PROBLEM DETAILS: Look through the lines below and extract any with the word "Engineer".

#### LISTED ENTRIES

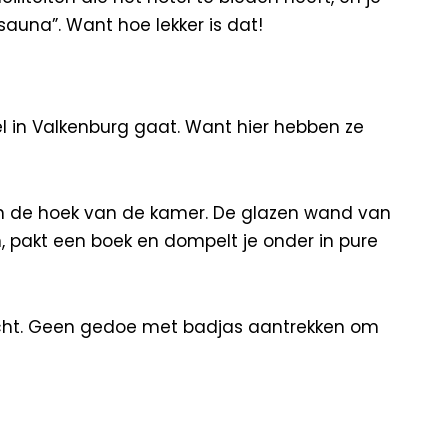
auna”. Want hoe lekker is dat!
 in Valkenburg gaat. Want hier hebben ze
n de hoek van de kamer. De glazen wand van
, pakt een boek en dompelt je onder in pure
nlucht. Geen gedoe met badjas aantrekken om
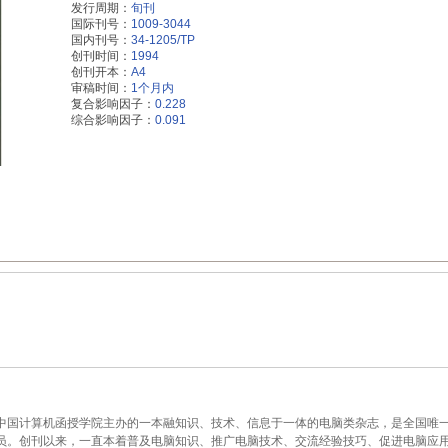
发行周期：
旬刊
国际刊号：
1009-3044
国内刊号：
34-1205/TP
创刊时间：
1994
创刊开本：
A4
审稿时间：
1个月内
复合影响因子：
0.228
综合影响因子：
0.091
中国计算机函授学院主办的一本融知识、技术、信息于一体的电脑类杂志，是全国唯一
员。创刊以来，一直本着普及电脑知识、推广电脑技术、交流经验技巧、促进电脑应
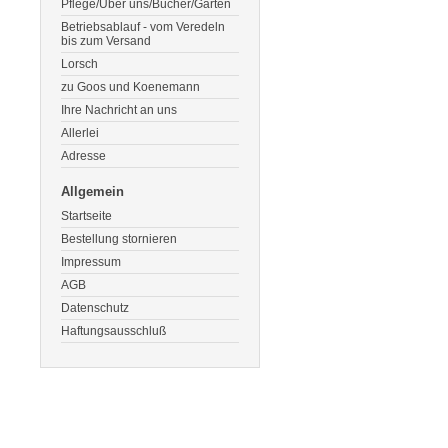
Pflege/Über uns/Bücher/Gärten
Betriebsablauf - vom Veredeln
bis zum Versand
Lorsch
zu Goos und Koenemann
Ihre Nachricht an uns
Allerlei
Adresse
Allgemein
Startseite
Bestellung stornieren
Impressum
AGB
Datenschutz
Haftungsausschluß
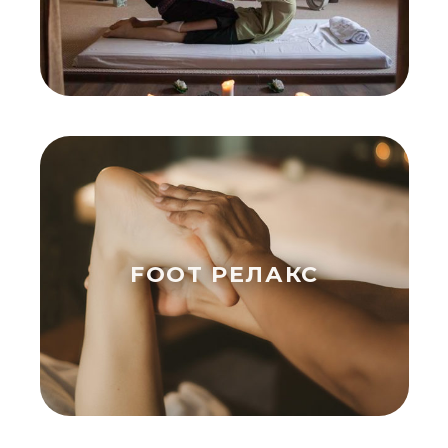
FOOT РЕЛАКС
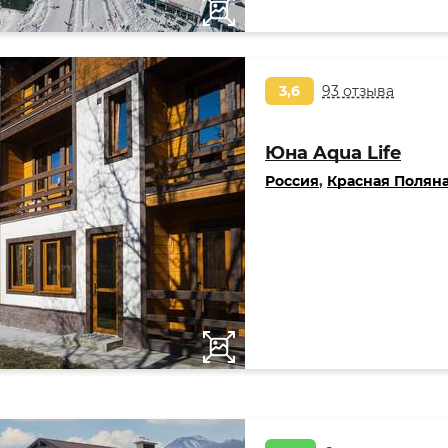
3,6
93 отзыва
Юна Aqua Life
Россия
,
Красная Полян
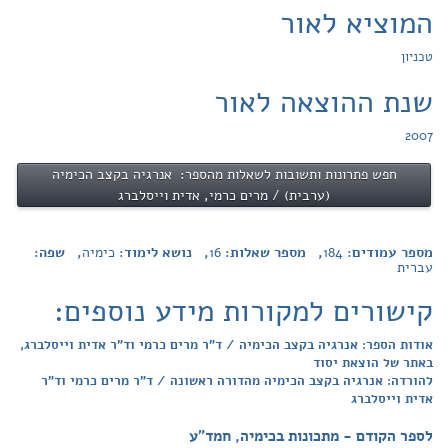
המוציא לאור
טכניון
שנת ההוצאה לאור
2007
חפש פתרונות ותשובות לשאלות מהספר: אנרגיה בקצב הכימיה
(ערבית) / מרים כרמי, אדית וייסלברג
מספר עמודים:
184
, מספר שאלות:
16
, נושא לימוד:
כימיה
, שפה:
עברית
קישורים למקורות מידע נוספים:
אודות הספר: אנרגיה בקצב הכימיה / ד"ר מרים כרמי וד"ר אדית וייסלברג,
באתר של הוצאת יסוד
להורדה: אנרגיה בקצב הכימיה מהדורה ראשונה / ד"ר מרים כרמי וד"ר
אדית וייסלברג
לספר הקודם - מתכונות בכימיה, חמד"ע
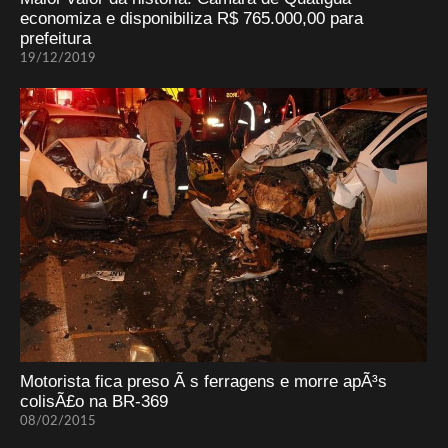
economiza e disponibiliza R$ 765.000,00 para
prefeitura
19/12/2019
Motorista fica preso Ã s ferragens e morre apÃ³s
colisÃ£o na BR-369
08/02/2015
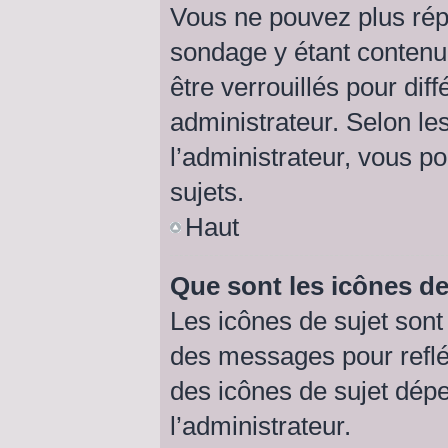
Vous ne pouvez plus répo
sondage y étant contenu 
être verrouillés pour di
administrateur. Selon l
l’administrateur, vous p
sujets.
Haut
Que sont les icônes de
Les icônes de sujet son
des messages pour refléte
des icônes de sujet dép
l’administrateur.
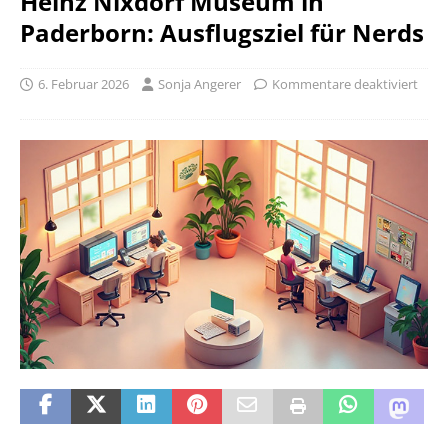
Heinz Nixdorf Museum in
Paderborn: Ausflugsziel für Nerds
6. Februar 2026
Sonja Angerer
Kommentare deaktiviert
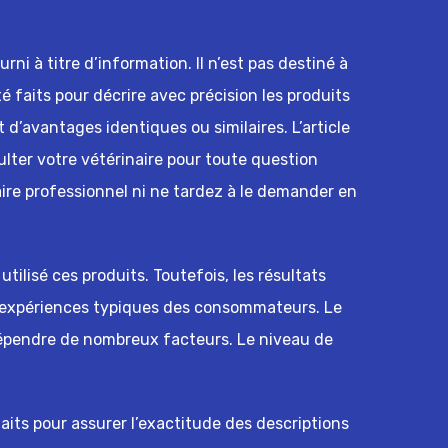
ni à titre d’information. Il n’est pas destiné à
té faits pour décrire avec précision les produits
 d’avantages identiques ou similaires. L’article
ulter votre vétérinaire pour toute question
ire professionnel ni ne tardez à le demander en
tilisé ces produits. Toutefois, les résultats
s expériences typiques des consommateurs. Le
dépendre de nombreux facteurs. Le niveau de
faits pour assurer l’exactitude des descriptions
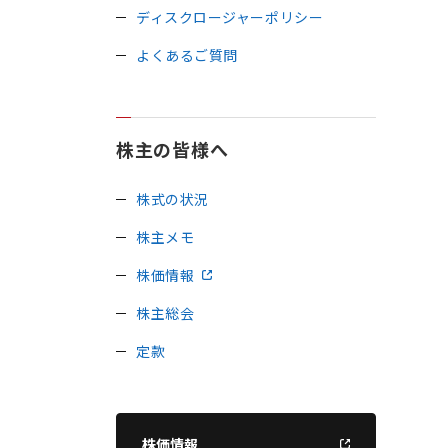
ディスクロージャーポリシー
よくあるご質問
株主の皆様へ
株式の状況
株主メモ
株価情報
株主総会
定款
株価情報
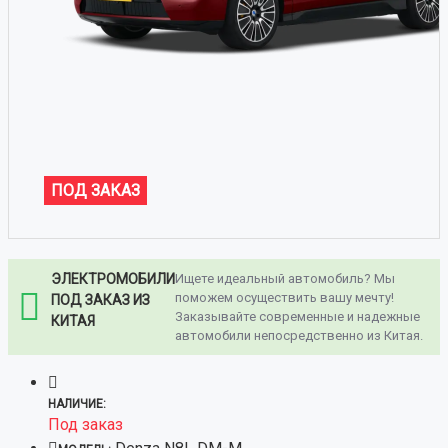
ПОД ЗАКАЗ
ЭЛЕКТРОМОБИЛИ
Ищете идеальный автомобиль? Мы
поможем осуществить вашу мечту!
ПОД ЗАКАЗ ИЗ
Заказывайте современные и надежные
КИТАЯ
автомобили непосредственно из Китая.
НАЛИЧИЕ:
Под заказ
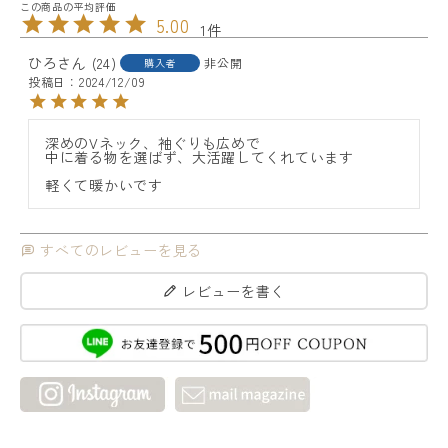
5.00
1
ひろ
24
非公開
購入者
投稿日
2024/12/09
深めのVネック、袖ぐりも広めで

中に着る物を選ばず、大活躍してくれています

すべてのレビューを見る
レビューを書く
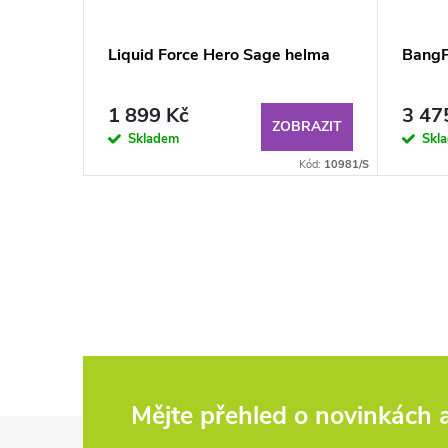
out
Liquid Force Hero Sage helma
BangP
1 899 Kč
3 47
BRAZIT
ZOBRAZIT
Skladem
Skl
Kód:
3497/M
Kód:
10981/S
Mějte přehled o novinkách
Z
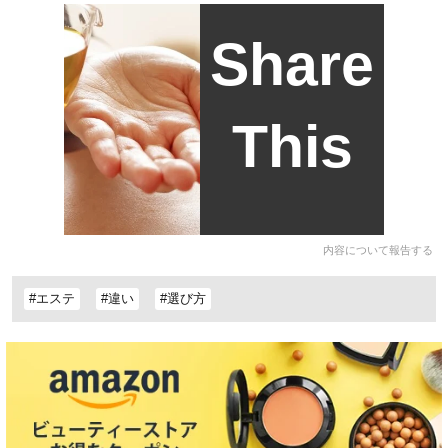
Share
This
内容について報告する
#エステ
#違い
#選び方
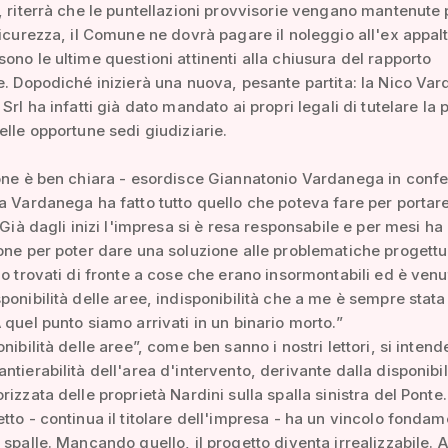
, riterrà che le puntellazioni provvisorie vengano mantenute 
sicurezza, il Comune ne dovrà pagare il noleggio all'ex appalt
ono le ultime questioni attinenti alla chiusura del rapporto
e. Dopodiché inizierà una nuova, pesante partita: la Nico Va
Srl ha infatti già dato mandato ai propri legali di tutelare la 
elle opportune sedi giudiziarie.
one è ben chiara - esordisce Giannatonio Vardanega in conf
a Vardanega ha fatto tutto quello che poteva fare per portar
. Già dagli inizi l'impresa si è resa responsabile e per mesi ha
one per poter dare una soluzione alle problematiche progettua
mo trovati di fronte a cose che erano insormontabili ed è venu
ponibilità delle aree, indisponibilità che a me è sempre stata
 quel punto siamo arrivati in un binario morto.”
nibilità delle aree”, come ben sanno i nostri lettori, si intend
ntierabilità dell'area d'intervento, derivante dalla disponibil
rizzata delle proprietà Nardini sulla spalla sinistra del Ponte.
tto - continua il titolare dell'impresa - ha un vincolo fondam
 spalle. Mancando quello, il progetto diventa irrealizzabile.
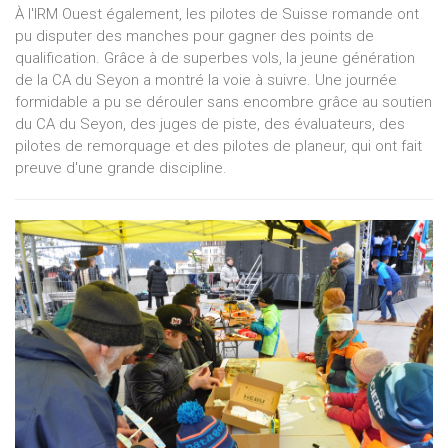
À l'IRM Ouest également, les pilotes de Suisse romande ont
pu disputer des manches pour gagner des points de
qualification. Grâce à de superbes vols, la jeune génération
de la CA du Seyon a montré la voie à suivre. Une journée
formidable a pu se dérouler sans encombre grâce au soutien
du CA du Seyon, des juges de piste, des évaluateurs, des
pilotes de remorquage et des pilotes de planeur, qui ont fait
preuve d'une grande discipline.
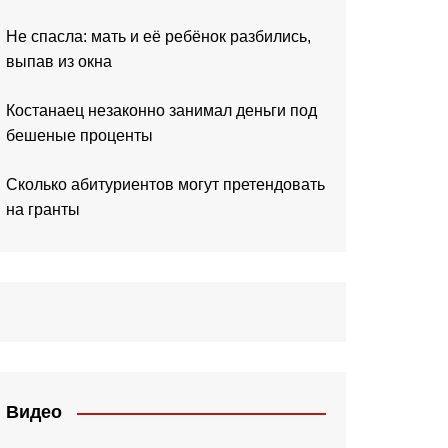
Не спасла: мать и её ребёнок разбились,
выпав из окна
Костанаец незаконно занимал деньги под
бешеные проценты
Сколько абитуриентов могут претендовать
на гранты
Видео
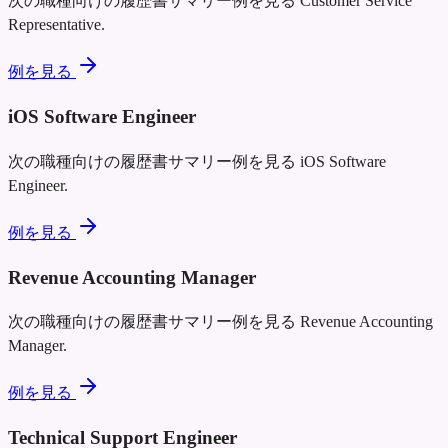
次の職種向けの履歴書サマリー例を見る
Customer Service
Representative
.
例を見る
iOS Software Engineer
次の職種向けの履歴書サマリー例を見る
iOS Software
Engineer
.
例を見る
Revenue Accounting Manager
次の職種向けの履歴書サマリー例を見る
Revenue Accounting
Manager
.
例を見る
Technical Support Engineer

########

FINISHED TASK:
iOS Software Engineer
Engineer
Technical Support Engineer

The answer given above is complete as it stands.